Raw data Start Marker

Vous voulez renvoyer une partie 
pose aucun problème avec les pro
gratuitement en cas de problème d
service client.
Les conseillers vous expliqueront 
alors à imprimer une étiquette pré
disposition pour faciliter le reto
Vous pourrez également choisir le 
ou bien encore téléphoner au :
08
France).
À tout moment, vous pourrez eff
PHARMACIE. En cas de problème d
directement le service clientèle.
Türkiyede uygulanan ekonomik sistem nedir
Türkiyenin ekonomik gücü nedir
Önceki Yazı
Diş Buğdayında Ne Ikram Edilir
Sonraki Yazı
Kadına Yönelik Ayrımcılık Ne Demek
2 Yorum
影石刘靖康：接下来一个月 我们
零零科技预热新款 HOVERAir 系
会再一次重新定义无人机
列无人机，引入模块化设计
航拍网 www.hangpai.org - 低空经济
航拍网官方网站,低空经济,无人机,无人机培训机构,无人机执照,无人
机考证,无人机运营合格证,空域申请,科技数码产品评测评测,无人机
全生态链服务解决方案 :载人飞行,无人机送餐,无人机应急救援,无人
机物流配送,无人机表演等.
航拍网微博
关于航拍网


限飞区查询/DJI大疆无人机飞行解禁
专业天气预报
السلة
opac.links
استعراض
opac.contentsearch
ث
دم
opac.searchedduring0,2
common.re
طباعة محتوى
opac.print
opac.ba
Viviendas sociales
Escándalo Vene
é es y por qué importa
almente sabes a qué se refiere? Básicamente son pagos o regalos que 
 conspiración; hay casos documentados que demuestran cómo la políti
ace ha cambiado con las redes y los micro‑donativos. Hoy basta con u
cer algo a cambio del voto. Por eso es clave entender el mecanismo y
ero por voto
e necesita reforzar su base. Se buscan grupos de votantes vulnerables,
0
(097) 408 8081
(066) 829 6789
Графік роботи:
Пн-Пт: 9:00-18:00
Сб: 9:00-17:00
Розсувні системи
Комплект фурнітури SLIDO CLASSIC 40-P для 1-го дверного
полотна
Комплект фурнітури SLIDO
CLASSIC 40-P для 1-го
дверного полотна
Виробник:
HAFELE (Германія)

Raw data End Marker

#### [Problem]
Your task is to retype all the records above with nothing left out.

#### [Answer space]
Vous voulez renvoyer une partie 
pose aucun problème avec les pro
gratuitement en cas de problème d
service client.
Les conseillers vous expliqueront 
alors à imprimer une étiquette pré
disposition pour faciliter le reto
Vous pourrez également choisir le 
ou bien encore téléphoner au :
08
France).
À tout moment, vous pourrez eff
PHARMACIE. En cas de problème d
directement le service clientèle.
Türkiyede uygulanan ekonomik sistem nedir
Türkiyenin ekonomik gücü nedir
Önceki Yazı
Diş Buğdayında Ne Ikram Edilir
Sonraki Yazı
Kadına Yönelik Ayrımcılık Ne Demek
2 Yorum
影石刘靖康：接下来一个月 我们
零零科技预热新款 HOVERAir 系
会再一次重新定义无人机
列无人机，引入模块化设计
航拍网 www.hangpai.org - 低空经济
航拍网官方网站,低空经济,无人机,无人机培训机构,无人机执照,无人
机考证,无人机运营合格证,空域申请,科技数码产品评测评测,无人机
全生态链服务解决方案 :载人飞行,无人机送餐,无人机应急救援,无人
机物流配送,无人机表演等.
航拍网微博
关于航拍网


限飞区查询/DJI大疆无人机飞行解禁
专业天气预报
السلة
opac.links
استعراض
opac.contentsearch
ث
دم
opac.searchedduring0,2
common.re
طباعة محتوى
opac.print
opac.ba
Viviendas sociales
Escándalo Vene
é es y por qué importa
almente sabes a qué se refiere? Básicamente son pagos o regalos que 
 conspiración; hay casos documentados que demuestran cómo la políti
ace ha cambiado con las redes y los micro‑donativos. Hoy basta con u
cer algo a cambio del voto. Por eso es clave entender el mecanismo y
ero por voto
e necesita reforzar su base. Se buscan grupos de votantes vulnerables,
0
(097) 408 8081
(066) 829 6789
Графік роботи:
Пн-Пт: 9:00-18:00
Сб: 9:00-17:00
Розсувні системи
Комплект фурнітури SLIDO CLASSIC 40-P для 1-го дверного
полотна
Комплект фурнітури SLIDO
CLASSIC 40-P для 1-го
дверного полотна
Виробник:
HAFELE (Германія)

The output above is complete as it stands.